Sound story: Democratizing AI voices

Authors: Gunay Kazimzade, Samuel Van Ransbeeck

The proliferation of AI virtual assistants makes for an uncanny experience in the realm of interaction. These systems „use inputs such as the user’s voice, images, and contextual information to assist users by answering a question in natural language, making recommendations, and performing actions“ ([8] Hauswald et al., 2015, p.223). Trained and developed with human voices, these virtual assistants become part of the family and an almost natural part of human lives. While we are building close relationships with virtual assistants similarly with our pets, we allow them to become too big a part of our house [1]. One way of attracting people is by using female voices as they are experienced less dominant than male voices. Also, recently, Amazon announced that it would be adding human emotion to Alexa’s repertoire. Thus, Alexa will now respond with different emotions, including a „happy/excited“ emotion and a „disappointed/empathetic“ tone.

Attachment to fakeness and bias reinforcement

Nevertheless, these voices are constructs: using big datasets to train the virtual assistants, learning to have what appears to be meaningful conversations. As such, AI assistants are just as real as humans are fake. Thus, the human voice makes humans lose their guard against unwanted privacy invasions and allow the large corporations behind the VAs to use data collected from users to their advantage.
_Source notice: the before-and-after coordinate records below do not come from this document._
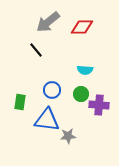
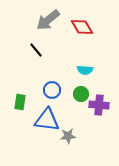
gray arrow: moved 2 px up
red diamond: rotated 60 degrees clockwise
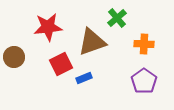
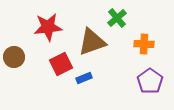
purple pentagon: moved 6 px right
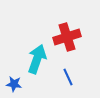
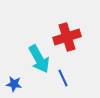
cyan arrow: moved 2 px right; rotated 132 degrees clockwise
blue line: moved 5 px left, 1 px down
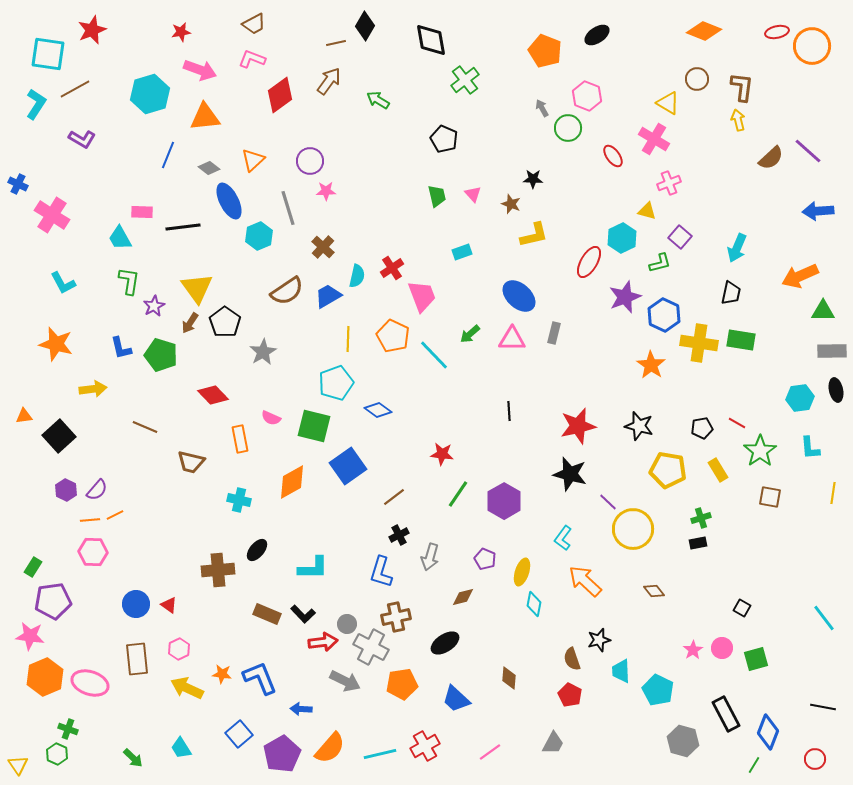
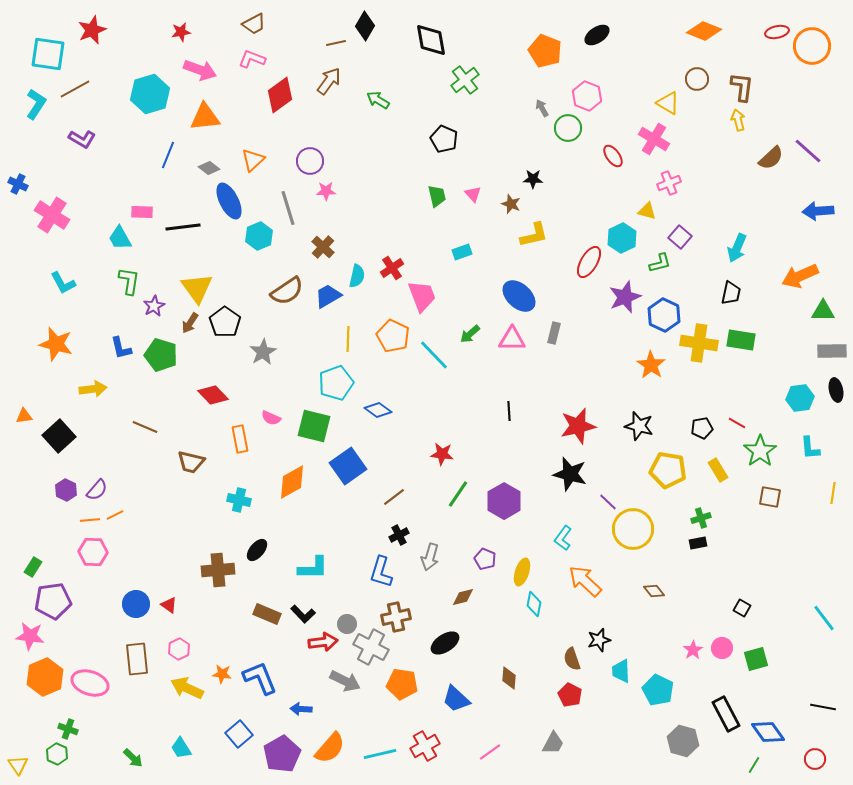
orange pentagon at (402, 684): rotated 16 degrees clockwise
blue diamond at (768, 732): rotated 56 degrees counterclockwise
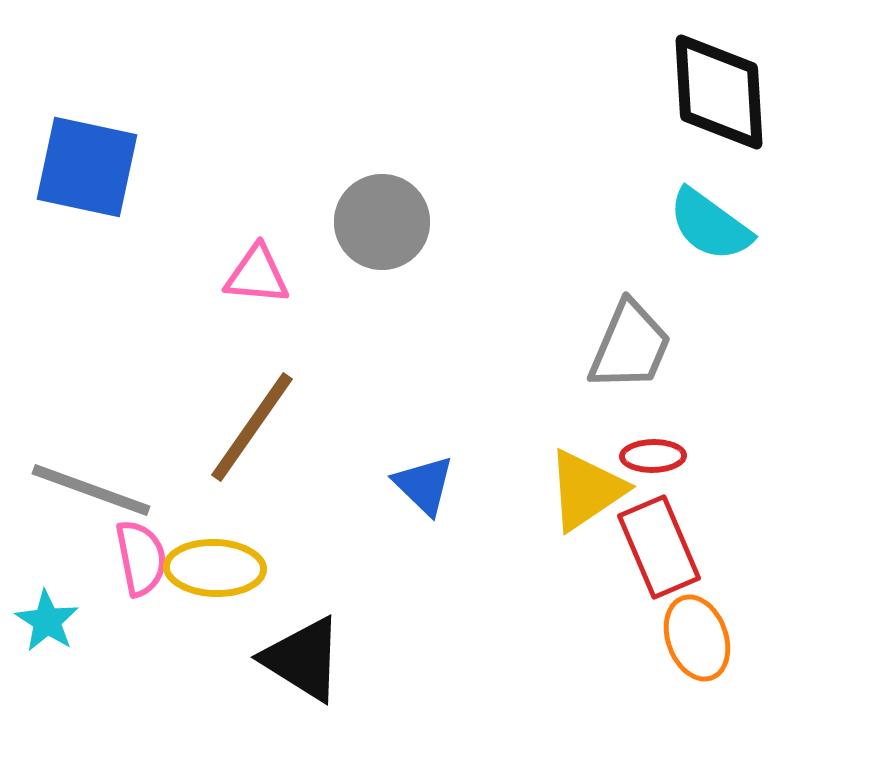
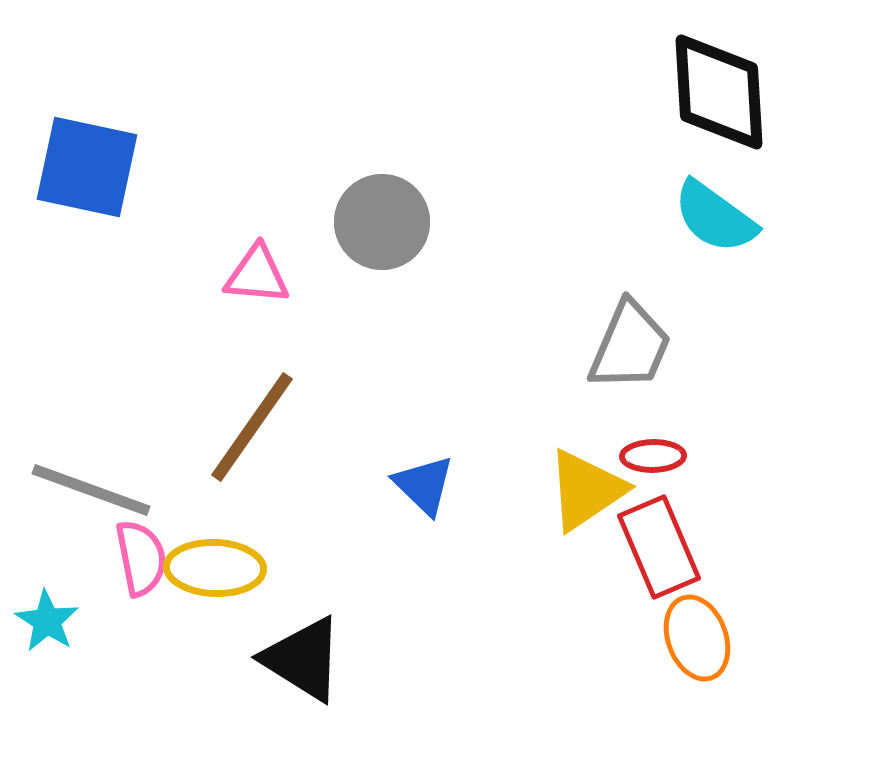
cyan semicircle: moved 5 px right, 8 px up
For example, Amazon’s Alexa was discovered to listen to people speaking, even when they had not given a command to interact [5,9]. In humanizing the VA, Amazon and others are masking their technology’s goal: to funnel people to buy goods and services from them.

Moreover, studies show that popular digital assistants with female voices are reinforcing sexist stereotypes [5]. They are programmed to have polite responses to insults, which means normalizing sexist harassment and gender bias [6]. When a user tells Alexa, „You are hot,“ the typical answer has been cheery, „That is nice of you to say!“. In short, the ‚female‘ obsequiousness of Alexa provides a powerful illustration of gender biases coded into today’s technology products. Most claim that AI does not need to be gendered at all, or even to imply gender, as technology mimics aspects of human-likeness and encourages humans to regard it as more of a social actor than it is capable of being. Answering this concern, a team of enthusiasts in „Project Q“ created a gender-neutral voice assistant attempting to reduce sexist stereotypes [7]. Creators hope that companies will integrate Q as a more inclusive voice option for digital assistants.

Sound Story

Those were just several instances of how the concentration of R&D power can have grave societal consequences. Concerning that vision, within this artistic contribution, we intend to analyze the possibilities of building a democratized version of an artificial voice. In the current sound experiment, we want to address the virtual assistant’s fakeness by exposing its goals: the Alexa voice will tell us who it is, what it does, and what the ultimate goal is. We expose Alexa for what it is: a sales facilitator for Amazon.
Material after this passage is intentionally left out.